As part of the fifth generation of Wintzers, Carl began working in the family rendering business right after graduating high school. Starting in 1973, he worked summers while attending college. He came on board full time in 1978 after graduating, working in all facets of the family business to learn the entire operation. Carl and his brother, friend, and business partner Gus took control of the company when their father Fred retired in 1989.
G.A. Wintzer & Son has seen a lot of changes and challenges in its 169-year history, but one thing has remained the same: the commitment the Wintzer family has to the rendering industry. One example is its tremendous support and involvement in the Fats and Proteins Research Foundation (FPRF). G.A. Wintzer & Son was one of the first contributors to FPRF when it was founded in 1964, with Fred making a $17,000 donation to get the research group up and running. Today, due to Carl’s leadership and foresight, the company continues to be one of the foundation’s top eight contributors.
Carl served as FPRF chairman and was also one of the founding members of the Animal Co-Products Research and Education Center (ACREC) at Clemson University in South Carolina. Roughly 18 months after Dr. Gary Pearl ﬁrst approached Clemson University about the ACREC concept, the ACREC Steering Committee was formed.

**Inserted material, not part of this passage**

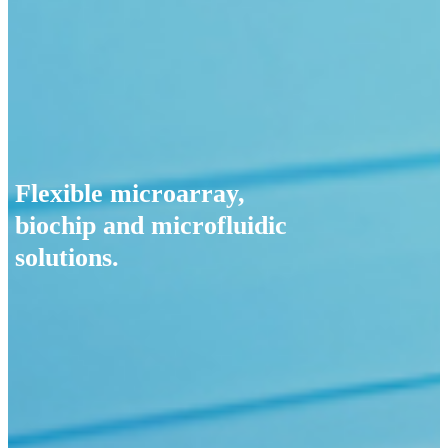
Flexible microarray,
biochip and microfluidic
solutions.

In 2004, Carl was a member of that committee and visited Clemson University on what would be the ﬁrst of many visits. He became a well-known and much respected contributor to ACREC programs and was greatly adored by the faculty, staﬀ, and students. Carl had a special passion for wastewater treatment systems along with scientific facts and ﬁgures. For 13 years, his quiet wisdom, intense love of science, delightful sense of humor, and always happy demeanor set the tone for ACREC projects.
In addition, Carl held positions with the Animal Protein Producers Industry, including as chairman during its transition from a stand-alone organization to a committee of the NRA.

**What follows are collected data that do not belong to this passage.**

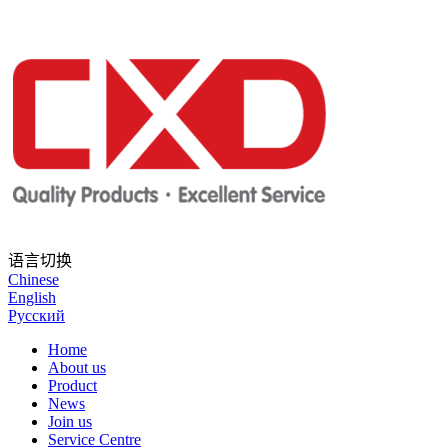
语言切换
Chinese
English
Русский
Home
About us
Product
News
Join us
Service Centre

Carl had a lifelong passion for learning and a strong belief in scientific inquiry and the application of new science to solve problems and foster innovation in the rendering industry. He was also skilled at plumbing and carpentry, and loved his cars and motorcycles, even biking to Sturgis in the Black Hills of South Dakota and driving his sports car from Ohio to Clemson University for FPRF meetings, examples of his zest for life.
Carl was a mentor to young workers in the plant who always had time to help others. A wise and fun-loving man, he was committed to living life to the fullest with a great sense of humor and a big grin. As a young boy, he excelled at sports, continuing on to a successful college football career. Sports taught him that a well-coached team would succeed while a poorly coached one would fail. Carl encouraged all members of his team to pull with equal effort, with his actions always speaking even louder than his words.
Sadly, Carl passed away much too soon in December 2016 at the age of 61 and is dearly missed by all those who had the privilege of knowing him. However, his legacy lives on. His leadership and support of research have been instrumental in building a portfolio of projects that will help the rendering industry for years to come.
The Don Franco Distinguished Service Award was established by NRA in 2015 to honor a member, staff, or friend of the association for meritorious service to the rendering industry. Franco had a distinguished and lengthy career in government and the private sector, including in the rendering industry and agriculture. He served as both vice president of NRA’s scientific services and president of the Animal Protein Producers Industry from January 1992 until his retirement in December 2002. Franco was one of the editors of The Original Recyclers and a contributing author to Essential Rendering. He cared deeply about the rendering industry and the plight of poverty in third-world countries. Franco passed away in January 2015.